[The problem] Please give back the listing exactly, without any of its pictures.

[Source records]
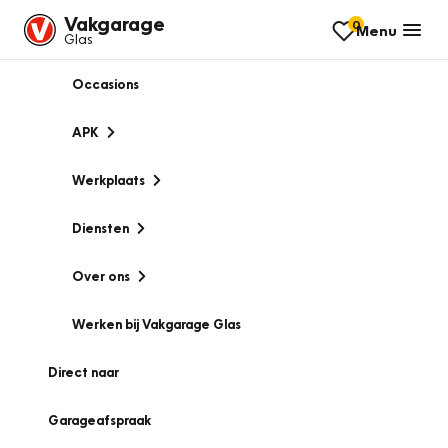
Vakgarage
0
Menu
Glas
Occasions
APK
Werkplaats
Diensten
Over ons
Werken bij Vakgarage Glas
Direct naar
Garageafspraak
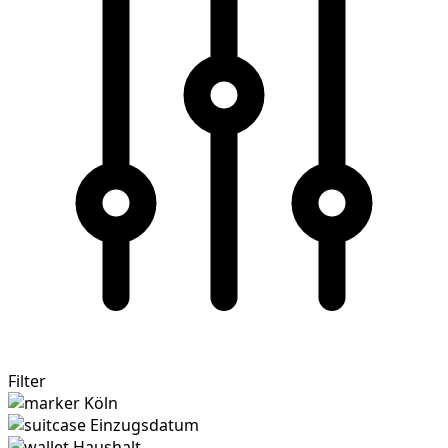
Filter
Köln
Einzugsdatum
Haushalt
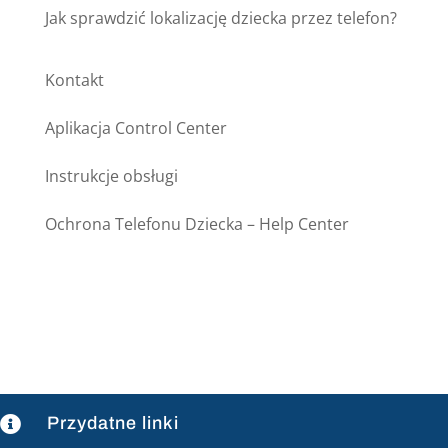
Jak sprawdzić lokalizację dziecka przez telefon?
Kontakt
Aplikacja Control Center
Instrukcje obsługi
Ochrona Telefonu Dziecka – Help Center
Przydatne linki

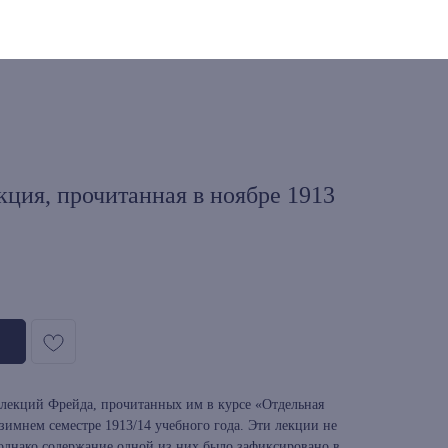
ция, прочитанная в ноябре 1913
 лекций Фрейда, прочитанных им в курсе «Отдельная
 зимнем семестре 1913/14 учебного года. Эти лекции не
днако содержание одной из них было зафиксировано в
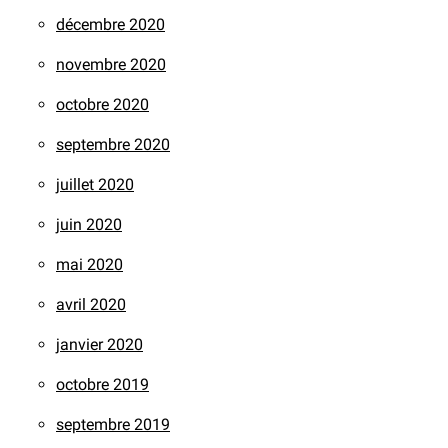
décembre 2020
novembre 2020
octobre 2020
septembre 2020
juillet 2020
juin 2020
mai 2020
avril 2020
janvier 2020
octobre 2019
septembre 2019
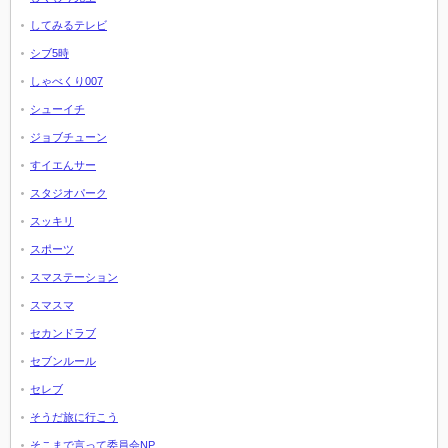
してみるテレビ
シブ5時
しゃべくり007
シューイチ
ジョブチューン
すイエんサー
スタジオパーク
スッキリ
スポーツ
スマステーション
スマスマ
セカンドラブ
セブンルール
セレブ
そうだ旅に行こう
そこまで言って委員会NP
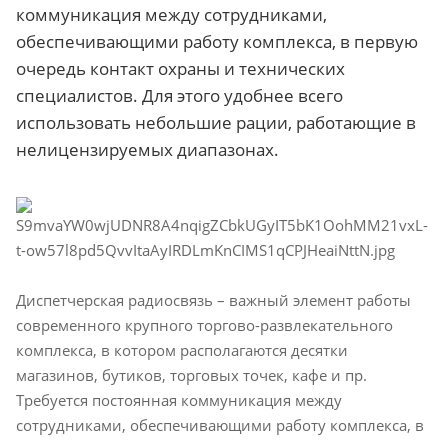
коммуникация между сотрудниками,
обеспечивающими работу комплекса, в первую
очередь контакт охраны и технических
специалистов. Для этого удобнее всего
использовать небольшие рации, работающие в
нелицензируемых диапазонах.
Диспетчерская радиосвязь – важный элемент работы
современного крупного торгово-развлекательного
комплекса, в котором располагаются десятки
магазинов, бутиков, торговых точек, кафе и пр.
Требуется постоянная коммуникация между
сотрудниками, обеспечивающими работу комплекса, в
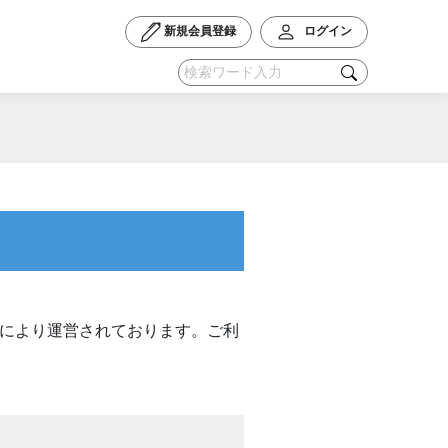
新規会員登録
ログイン
）により運営されております。ご利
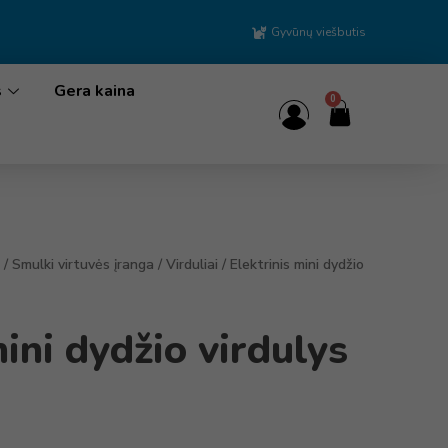
Gyvūnų viešbutis
s
Gera kaina
0
/
Smulki virtuvės įranga
/
Virduliai
/ Elektrinis mini dydžio
mini dydžio virdulys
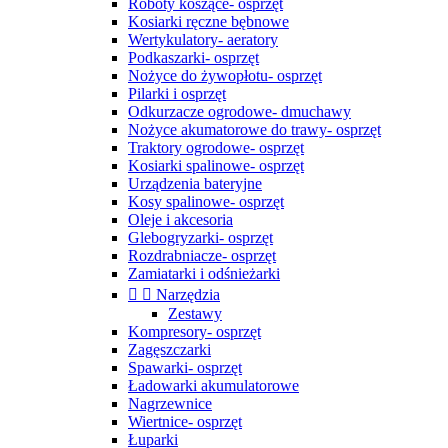
Roboty koszące- osprzęt
Kosiarki ręczne bębnowe
Wertykulatory- aeratory
Podkaszarki- osprzęt
Nożyce do żywopłotu- osprzęt
Pilarki i osprzęt
Odkurzacze ogrodowe- dmuchawy
Nożyce akumatorowe do trawy- osprzęt
Traktory ogrodowe- osprzęt
Kosiarki spalinowe- osprzęt
Urządzenia bateryjne
Kosy spalinowe- osprzęt
Oleje i akcesoria
Glebogryzarki- osprzęt
Rozdrabniacze- osprzęt
Zamiatarki i odśnieżarki


Narzędzia
Zestawy
Kompresory- osprzęt
Zagęszczarki
Spawarki- osprzęt
Ładowarki akumulatorowe
Nagrzewnice
Wiertnice- osprzęt
Łuparki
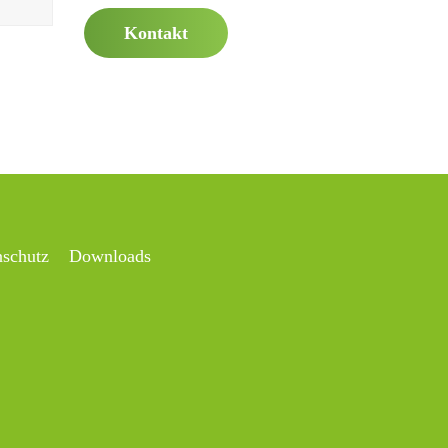
Kontakt
nschutz
Downloads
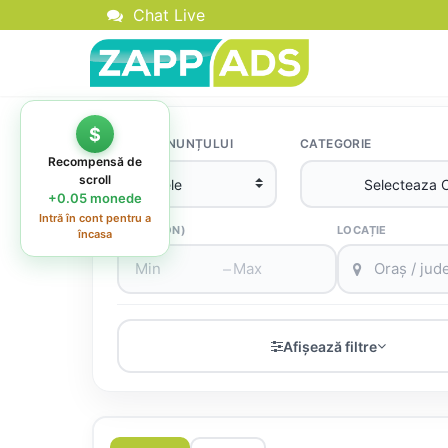
Chat Live
TIPUL ANUNȚULUI
CATEGORIE
PREȚ (RON)
LOCAȚIE
–
Afișează filtre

[Completed exercise]
Vakgarage
0
Menu
Glas
Occasions
APK
Werkplaats
Diensten
Over ons
Werken bij Vakgarage Glas
Direct naar
Garageafspraak
Filter
Köln
Einzugsdatum
Haushalt
Jak sprawdzić lokalizację dziecka przez telefon?
Kontakt
Aplikacja Control Center
Instrukcje obsługi
Ochrona Telefonu Dziecka – Help Center
Przydatne linki

ция, прочитанная в ноябре 1913
 лекций Фрейда, прочитанных им в курсе «Отдельная
 зимнем семестре 1913/14 учебного года. Эти лекции не
днако содержание одной из них было зафиксировано в
décembre 2020
novembre 2020
octobre 2020
septembre 2020
juillet 2020
juin 2020
mai 2020
avril 2020
janvier 2020
octobre 2019
septembre 2019
してみるテレビ
シブ5時
しゃべくり007
シューイチ
ジョブチューン
すイエんサー
スタジオパーク
スッキリ
スポーツ
スマステーション
スマスマ
セカンドラブ
セブンルール
セレブ
そうだ旅に行こう
そこまで言って委員会NP
коммуникация между сотрудниками,
обеспечивающими работу комплекса, в первую
очередь контакт охраны и технических
специалистов. Для этого удобнее всего
использовать небольшие рации, работающие в
нелицензируемых диапазонах.
Диспетчерская радиосвязь – важный элемент работы
современного крупного торгово-развлекательного
комплекса, в котором располагаются десятки
магазинов, бутиков, торговых точек, кафе и пр.
Требуется постоянная коммуникация между
сотрудниками, обеспечивающими работу комплекса, в
新規会員登録
ログイン
）により運営されております。ご利
Gyvūnų viešbutis
s
Gera kaina
0
/
Smulki virtuvės įranga
/
Virduliai
/ Elektrinis mini dydžio
mini dydžio virdulys
Roboty koszące- osprzęt
Kosiarki ręczne bębnowe
Wertykulatory- aeratory
Podkaszarki- osprzęt
Nożyce do żywopłotu- osprzęt
Pilarki i osprzęt
Odkurzacze ogrodowe- dmuchawy
Nożyce akumatorowe do trawy- osprzęt
Traktory ogrodowe- osprzęt
Kosiarki spalinowe- osprzęt
Urządzenia bateryjne
Kosy spalinowe- osprzęt
Oleje i akcesoria
Glebogryzarki- osprzęt
Rozdrabniacze- osprzęt
Zamiatarki i odśnieżarki


Narzędzia
Zestawy
Kompresory- osprzęt
Zagęszczarki
Spawarki- osprzęt
Ładowarki akumulatorowe
Nagrzewnice
Wiertnice- osprzęt
Łuparki
Kontakt
nschutz
Downloads
Chat Live
TIPUL ANUNȚULUI
CATEGORIE
PREȚ (RON)
LOCAȚIE
–
Afișează filtre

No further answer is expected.